Weighed down by lower-than-expected performances in the Pressure Pumping and International business units, Nabors Industries Ltd. (NBR) projects operating income in the range of $165 million to $170 million for the second quarter of 2011. The negative effects will be partially offset by strong contributions from the U.S. Lower 48 and Canadian operations.

For full-year 2011, global land drilling contractor, Nabors, expects operating income to reach about $900 million.

Management commented that Superior Well Services, bought in August, 2010, to boost pressure pumping operations, failed to function as per expectation in the second quarter, thereby hurting results. This was primarily due to unfavorable weather conditions in the Bakken and Marcellus areas coupled with glitches in start-up of the new equipments. Superior is expected to operate smoothly by the end of 2011.

Internationally, delays in contract awards along with geo-political disruptions slowed down the company’s activities in Saudi Arabia and Iraq and, to some extent in Yemen, Colombia and Mexico.

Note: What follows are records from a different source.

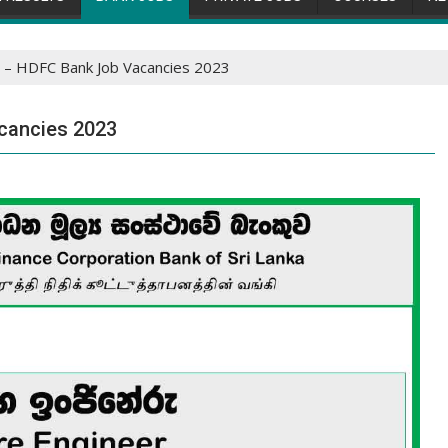
 – HDFC Bank Job Vacancies 2023
cancies 2023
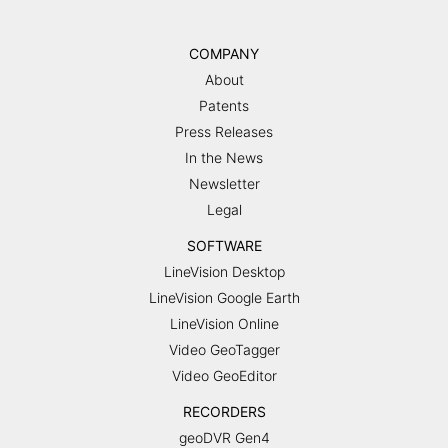
COMPANY
About
Patents
Press Releases
In the News
Newsletter
Legal
SOFTWARE
LineVision Desktop
LineVision Google Earth
LineVision Online
Video GeoTagger
Video GeoEditor
RECORDERS
geoDVR Gen4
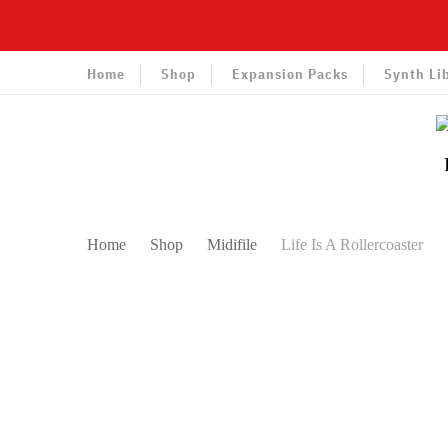
Home
Shop
Expansion Packs
Synth Li
Home
Shop
Midifile
Life Is A Rollercoaster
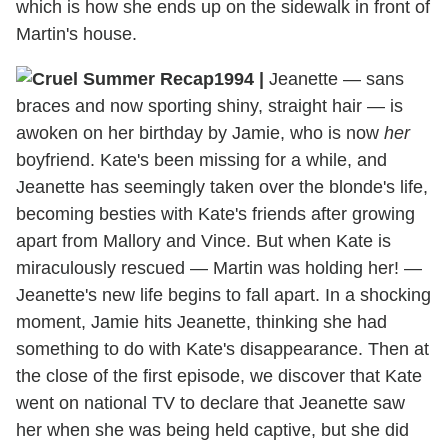
which is how she ends up on the sidewalk in front of
Martin's house.
1994
|
Jeanette — sans
braces and now sporting shiny, straight hair — is
awoken on her birthday by Jamie, who is now
her
boyfriend. Kate's been missing for a while, and
Jeanette has seemingly taken over the blonde's life,
becoming besties with Kate's friends after growing
apart from Mallory and Vince. But when Kate is
miraculously rescued — Martin was holding her! —
Jeanette's new life begins to fall apart. In a shocking
moment, Jamie hits Jeanette, thinking she had
something to do with Kate's disappearance. Then at
the close of the first episode, we discover that Kate
went on national TV to declare that Jeanette saw
her when she was being held captive, but she did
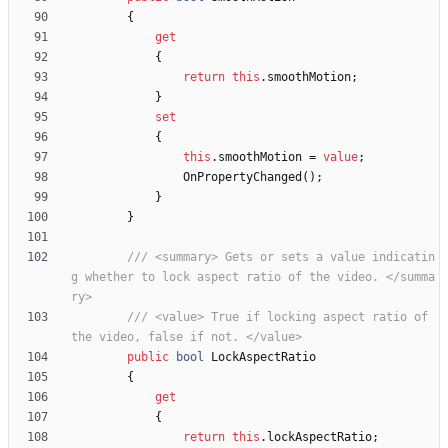
{
get
{
return
this
.
smoothMotion
;
}
set
{
this
.
smoothMotion
=
value
;
OnPropertyChanged
(
)
;
}
}
/// <summary> Gets or sets a value indicatin
g whether to lock aspect ratio of the video. </summa
ry>
/// <value> True if locking aspect ratio of 
the video, false if not. </value>
public
bool
LockAspectRatio
{
get
{
return
this
.
lockAspectRatio
;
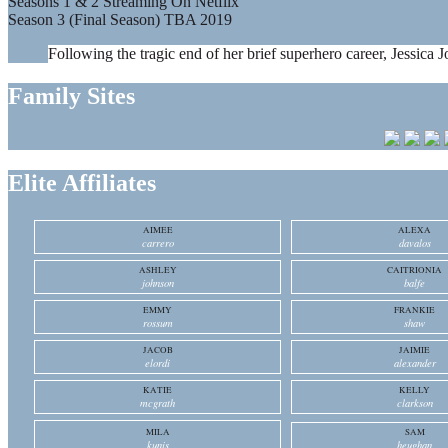
Seasons 1 & 2 Streaming On Netflix
Season 3 (Final Season) TBA 2019
Following the tragic end of her brief superhero career, Jessica J
Family Sites
Elite Affiliates
AIMEE
ALEXA
carrero
davalos
ASHLEY
CAITRIONIA
johnson
balfe
EMMY
FRANKIE
rossum
shaw
JACOB
JAIMIE
elordi
alexander
KATIE
KELLY
mcgrath
clarkson
MILA
SAM
kunis
heughan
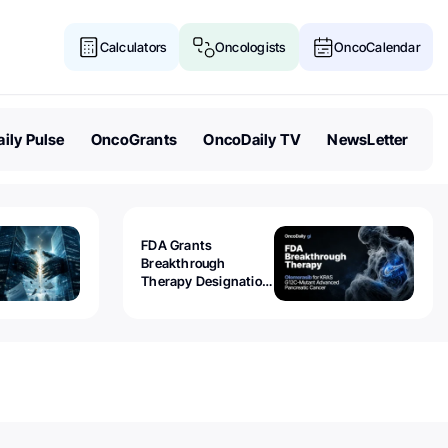
Calculators
Oncologists
OncoCalendar
ily Pulse
OncoGrants
OncoDaily TV
NewsLetter
FDA Grants
Breakthrough
Therapy Designation
to Olomorasib for
KRAS G12C-Mutant
Advanced Pancreatic
Cancer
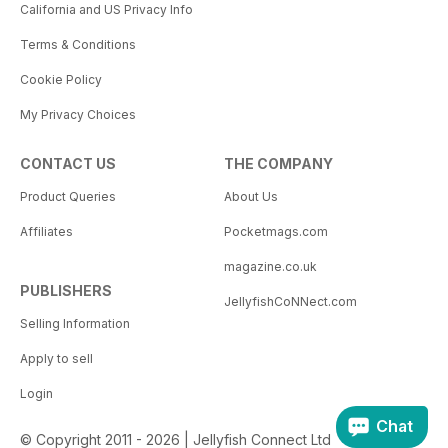
California and US Privacy Info
Terms & Conditions
Cookie Policy
My Privacy Choices
CONTACT US
THE COMPANY
Product Queries
About Us
Affiliates
Pocketmags.com
magazine.co.uk
PUBLISHERS
JellyfishCoNNect.com
Selling Information
Apply to sell
Login
Chat
© Copyright 2011 - 2026 | Jellyfish Connect Ltd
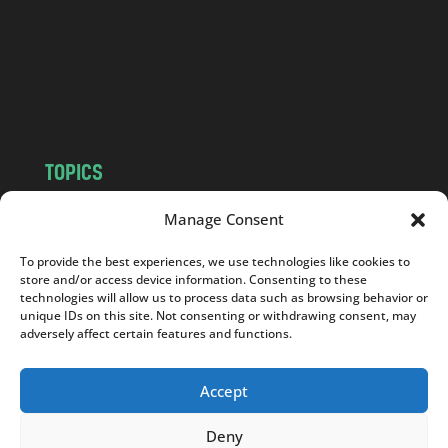
.
c
o
m
TOPICS
NEWS
INSIGHTS
Manage Consent
POLITICS
SOCIETY
To provide the best experiences, we use technologies like cookies to
CULTURE
BUSINESS
store and/or access device information. Consenting to these
EDITOR’S PICK
READER’S CHOICE
technologies will allow us to process data such as browsing behavior or
unique IDs on this site. Not consenting or withdrawing consent, may
PO POLSKU
adversely affect certain features and functions.
Accept
Deny
Copyright © 2026
Notes From Poland
|
Design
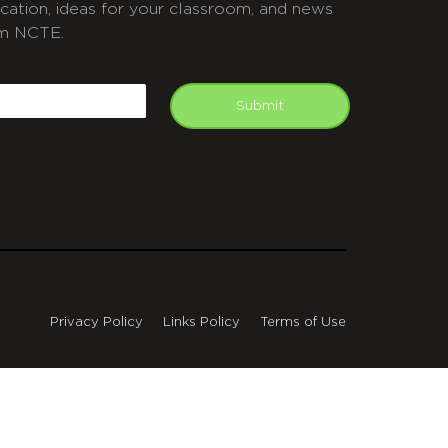
cation, ideas for your classroom, and news
m NCTE.
APTCHA
mail
Submit
Privacy Policy
Links Policy
Terms of Use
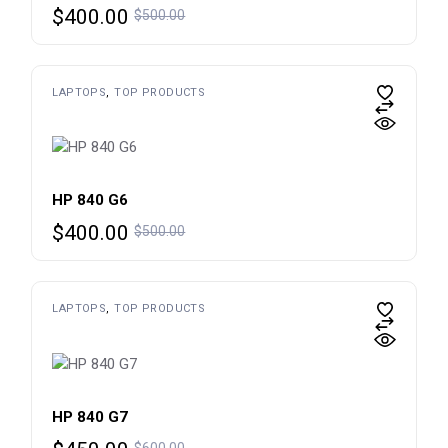
Original
Current
$
400.00
$
500.00
price
price
was:
is:
$500.00.
$400.00.
LAPTOPS
TOP PRODUCTS
HP 840 G6
Original
Current
$
400.00
$
500.00
price
price
was:
is:
$500.00.
$400.00.
LAPTOPS
TOP PRODUCTS
HP 840 G7
Original
Current
$
600.00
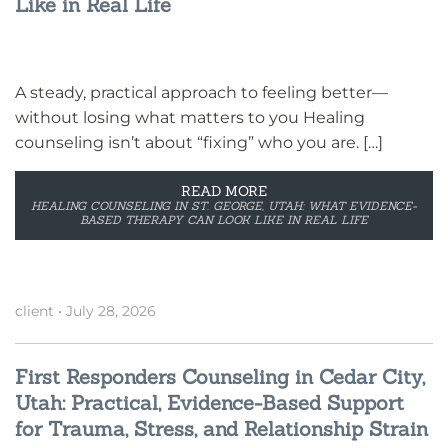
Like in Real Life
A steady, practical approach to feeling better—
without losing what matters to you Healing
counseling isn’t about “fixing” who you are. […]
READ MORE
HEALING COUNSELING IN ST. GEORGE, UTAH: WHAT EVIDENCE-
BASED THERAPY CAN LOOK LIKE IN REAL LIFE
client
•
July 28, 2026
First Responders Counseling in Cedar City,
Utah: Practical, Evidence-Based Support
for Trauma, Stress, and Relationship Strain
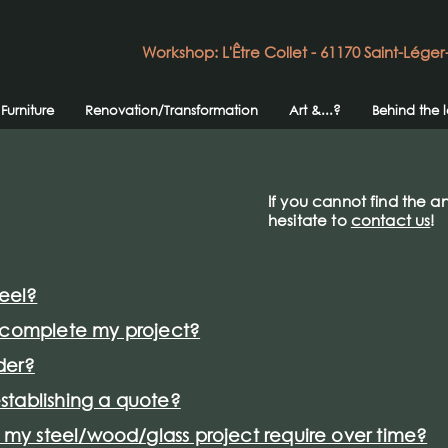
Workshop: L'Être Collet - 61170 Saint-Léger
Furniture
Renovation/Transformation
Art &...?
Behind the 
If you cannot find the a
hesitate to
contact us
!
teel?
o complete my project?
der?
stablishing a quote?
y steel/wood/glass project require over time?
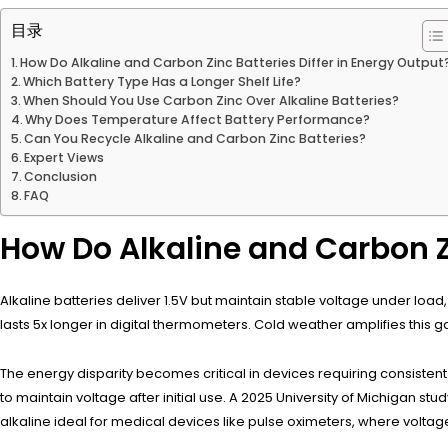
目录
How Do Alkaline and Carbon Zinc Batteries Differ in Energy Output
Which Battery Type Has a Longer Shelf Life?
When Should You Use Carbon Zinc Over Alkaline Batteries?
Why Does Temperature Affect Battery Performance?
Can You Recycle Alkaline and Carbon Zinc Batteries?
Expert Views
Conclusion
FAQ
How Do Alkaline and Carbon Zi
Alkaline batteries deliver 1.5V but maintain stable voltage under loa
lasts 5x longer in digital thermometers. Cold weather amplifies this g
The energy disparity becomes critical in devices requiring consiste
to maintain voltage after initial use. A 2025 University of Michigan s
alkaline ideal for medical devices like pulse oximeters, where voltage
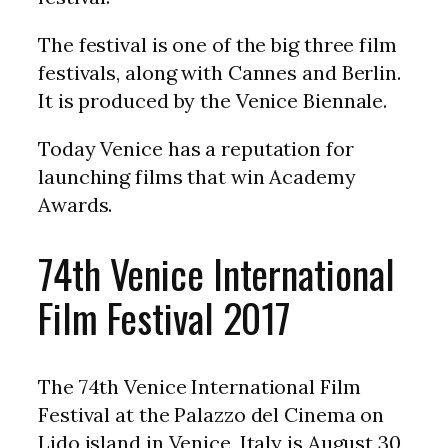
The festival is one of the big three film
festivals, along with Cannes and Berlin.
It is produced by the Venice Biennale.
Today Venice has a reputation for
launching films that win Academy
Awards.
74th Venice International
Film Festival 2017
The 74th Venice International Film
Festival at the Palazzo del Cinema on
Lido island in Venice, Italy is August 30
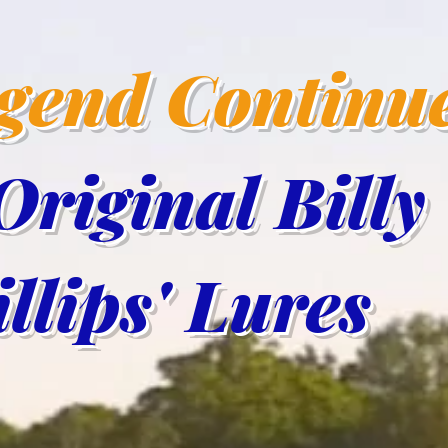
egend Continu
Original Billy
lips' Lur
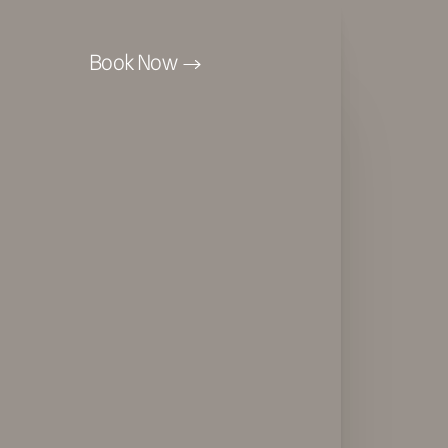
Book Now
Accessibility Menu
(CTRL + U)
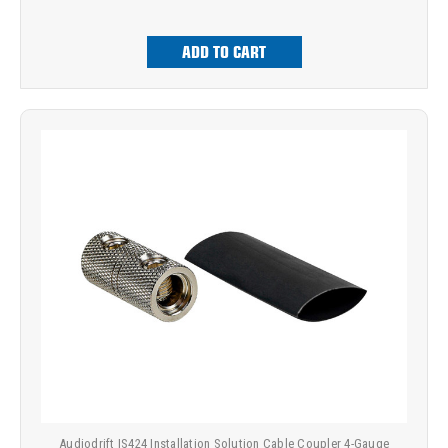
ADD TO CART
Audiodrift IS424 Installation Solution Cable Coupler 4-Gauge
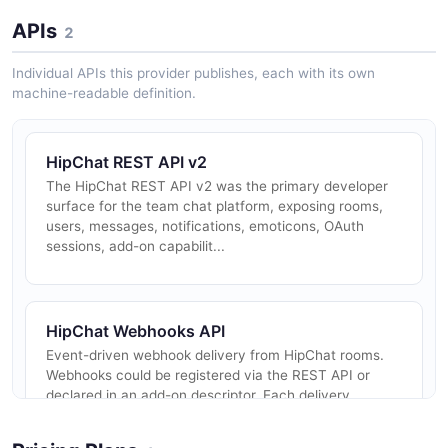
APIs
2
Individual APIs this provider publishes, each with its own
machine-readable definition.
HipChat REST API v2
The HipChat REST API v2 was the primary developer
surface for the team chat platform, exposing rooms,
users, messages, notifications, emoticons, OAuth
sessions, add-on capabilit...
HipChat Webhooks API
Event-driven webhook delivery from HipChat rooms.
Webhooks could be registered via the REST API or
declared in an add-on descriptor. Each delivery
included a JWT-signed signed_r...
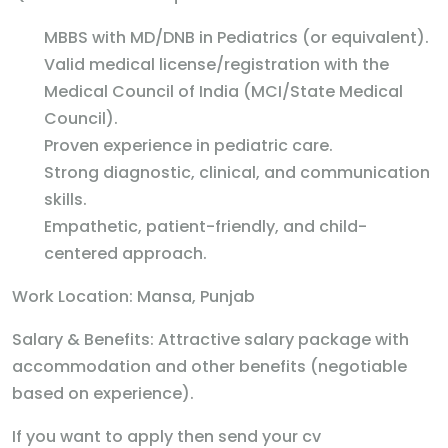
MBBS with MD/DNB in Pediatrics (or equivalent).
Valid medical license/registration with the
Medical Council of India (MCI/State Medical
Council).
Proven experience in pediatric care.
Strong diagnostic, clinical, and communication
skills.
Empathetic, patient-friendly, and child-
centered approach.
Work Location: Mansa, Punjab
Salary & Benefits: Attractive salary package with
accommodation and other benefits (negotiable
based on experience).
If you want to apply then send your cv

We expect this tardiness to persist throughout 2011 and improve in 2012.

On a positive note, Nabors’ U.S. Lower 48 segment won six more new build contracts since the last quarter and is in the process of working with nine legacy rigs. 

Barbados-based Nabors conducts oil, gas and geothermal land drilling operations and is one of the largest land well servicing companies and workover contractors in the U.S. The company competes with peers such as Patterson-UTI Energy (PTEN) and Pride International (PDE).

We are maintaining our long-term Neutral rating on the stock.